I just got out of an LTR a few weeks ago and I have been reading TRP for a few months. No contact with the ex after a minor slip up when her mother passed away a week after we broke up. Feeling good, lifting, etc.

I decided to get on Tinder at work and see what I could do. What I have noticed so far is, immediately setting a date is the most effective thing you can do. I may say, "hey, you're cute let's get a drink sometime" or I may wait until the second or third response. It seems that the quicker I pull the trigger, the more excited and receptive they are. It also helps to weed out the validation seekers.

So I made a date with this HB 6 within three messages and set out to meet her a couple hours later at a bar.
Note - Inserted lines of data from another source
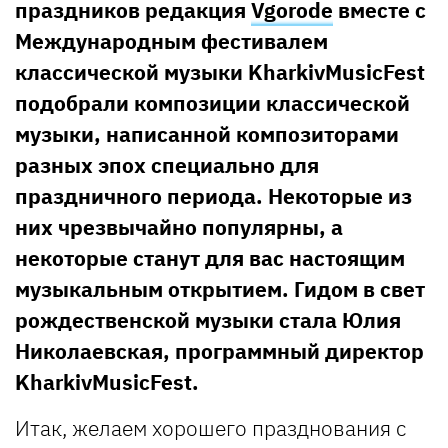
праздников редакция
Vgorode
вместе с
Международным фестивалем
классической музыки KharkivMusicFest
подобрали композиции классической
музыки, написанной композиторами
разных эпох специально для
праздничного периода. Некоторые из
них чрезвычайно популярны, а
некоторые станут для вас настоящим
музыкальным открытием. Гидом в свет
рождественской музыки стала Юлия
Николаевская, программный директор
KharkivMusicFest.
Итак, желаем хорошего празднования с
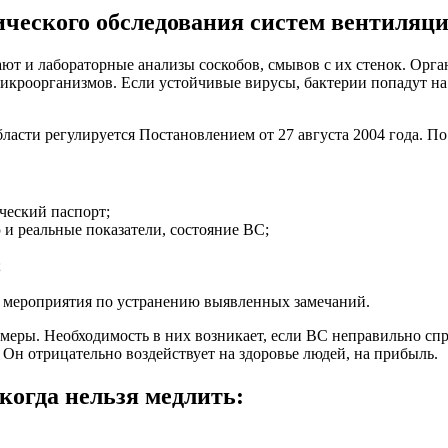
ического обследования систем вентиляц
ют и лабораторные анализы соскобов, смывов с их стенок. Орг
икроорганизмов. Если устойчивые вирусы, бактерии попадут на
асти регулируется Постановлением от 27 августа 2004 года. По
ческий паспорт;
и реальные показатели, состояние ВС;
;
т мероприятия по устранению выявленных замечаний.
амеры. Необходимость в них возникает, если ВС неправильно сп
. Он отрицательно воздействует на здоровье людей, на прибыль.
огда нельзя медлить:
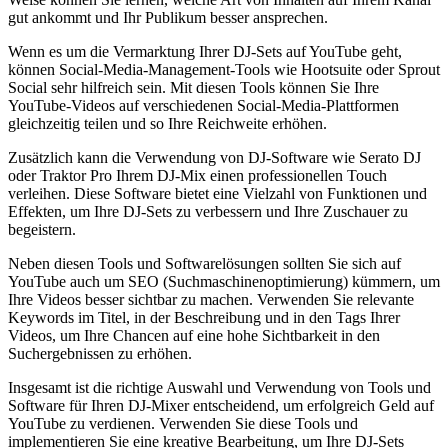
gut ankommt und Ihr Publikum besser ansprechen.
Wenn es um‍ die Vermarktung Ihrer ⁣DJ-Sets auf YouTube geht,
können Social-Media-Management-Tools wie Hootsuite oder Sprout
Social sehr hilfreich sein. Mit diesen Tools können ⁤Sie ⁤Ihre
YouTube-Videos ⁣auf⁣ verschiedenen Social-Media-Plattformen
gleichzeitig teilen und so Ihre Reichweite erhöhen.
Zusätzlich kann die Verwendung von DJ-Software wie Serato DJ
oder Traktor Pro Ihrem DJ-Mix einen‍ professionellen Touch
verleihen. ⁣Diese Software bietet eine Vielzahl ‍von Funktionen und
Effekten, um Ihre DJ-Sets zu verbessern und Ihre Zuschauer⁣ zu
begeistern.
Neben diesen Tools und ​Softwarelösungen sollten Sie sich auf
YouTube auch um SEO (Suchmaschinenoptimierung) kümmern, um
Ihre Videos besser sichtbar zu machen. Verwenden Sie relevante
Keywords im ‌Titel, in der Beschreibung und in den Tags Ihrer
Videos, um Ihre ⁤Chancen auf eine hohe Sichtbarkeit in ‌den
Suchergebnissen zu erhöhen.
Insgesamt ist die richtige Auswahl und Verwendung von Tools und
Software für Ihren DJ-Mixer entscheidend, um erfolgreich Geld ⁤auf
YouTube zu verdienen. Verwenden Sie diese Tools⁢ und⁣
implementieren Sie ​eine kreative Bearbeitung, um Ihre DJ-Sets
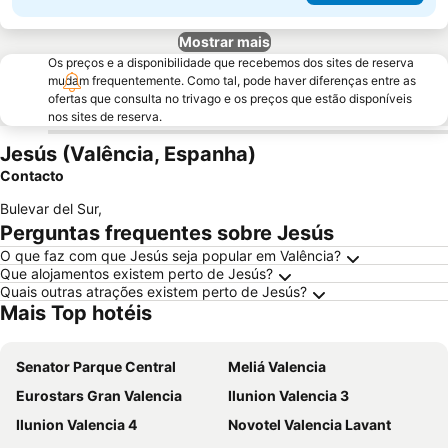
Mostrar mais
Os preços e a disponibilidade que recebemos dos sites de reserva
mudam frequentemente. Como tal, pode haver diferenças entre as
ofertas que consulta no trivago e os preços que estão disponíveis
nos sites de reserva.
Jesús (Valência, Espanha)
Contacto
Bulevar del Sur
,
Perguntas frequentes sobre Jesús
O que faz com que Jesús seja popular em Valência?
Que alojamentos existem perto de Jesús?
Quais outras atrações existem perto de Jesús?
Mais Top hotéis
Senator Parque Central
Meliá Valencia
Eurostars Gran Valencia
Ilunion Valencia 3
Ilunion Valencia 4
Novotel Valencia Lavant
I walked in confidentiality and gave her a hug, then we ordered a beer. What she ordered sounded good, so I got one as well for a good conversation starter. I asked interesting questions. I touched her arm and laughed when she said something funny. I teased her about being a nerd. She is a math teacher and loves statistics so I had a hard time relating and I honestly wasn't feeling a great vibe yet. When the bar tender asked us if we wanted another beer, I decided to see how she responded and I told him "no, bring us our checks." She seemed a little taken aback. I told her I was heading to another bar around the corner if she wanted to come with me.

At bar number two, she grabbed a table and sat her purse down in the chair next to her. Looking back, I should have picked it up and taken that chair as it killed my chances for kino.

Mistake number one: I missed an opportunity to show dominance and escalate kino.

Still, I could tell by the flow of the conversation and the look in her eyes that I was connecting better this time. Before we knew it, they started closing the bar and we had to leave. I really should have taken her to one more place, but I didn't know of any other spots near by. We were in her city, I just work there and live 30 minutes away.

Mistake number two: I failed to have my logistics hammered out. I planned the first two bars but left room for error after that. I thought I could get her to invite me back after two stops, but the lack of kino at bar number two really hurt my chances.

I walked her to her car and told her to drive me to mine. When we got to the parking deck she said, "I guess I'll let you out here so I don't have to pay to enter. I had a good time!" I gave her the look for a few seconds, then I went for the kiss. I made out with her for like a minute then I playfully stopped and got out of the car. She said, "I had a good time!" again. I told her I had a blast and just walked off confidently. I thought I was doing the right thing by trying not to come off as thirsty or needy.

Mistake number three: I fucked up so hard not telling her to pull in to the parking deck and fucking her brains out in her brand new car. At the very least I should have said we could go back to her place and keep having a good time. If she said no, then and only then should I have played it like it was no big deal. I let so many opportunities to close just slip through my grasp.

She messaged me the next day and said, "I had fun last night! The Bill Withers Pandora station you put on my phone is great." When we were are bar number two, she had mentioned how she liked cooking dinner with a "hot guy" while she was giving me the fuck eyes so I thought I was being smooth when I messaged back a few hours later saying, "I had fun too. Let me know next time you want to get together and I'll bring a bottle of wine over, and we can make dinner together" and then sent her my number. She deleted our convo and I haven't heard from her.

Mistake number four: I should have been more mysterious and waited until later that night, then responded by saying, "I had fun too. Give me your number and we'll do it again sometime." But, I was a dumb ass and spoiled the chase for her.

Rip me to shreds. I want it to hurt so I will do better next time.

TLDR: Recently broke up with LTR. Got first Tinder date. Kiss closed, but fucked up too many times. Set dates immediately on Tinder. Having half of your logistics work done doesn't count for shit. Show dominance and guarantee your opportunity for kino. Assume the close, don't be deterred by small obstacles. Let her chase, she doesn't want to feel like things are just handed to her.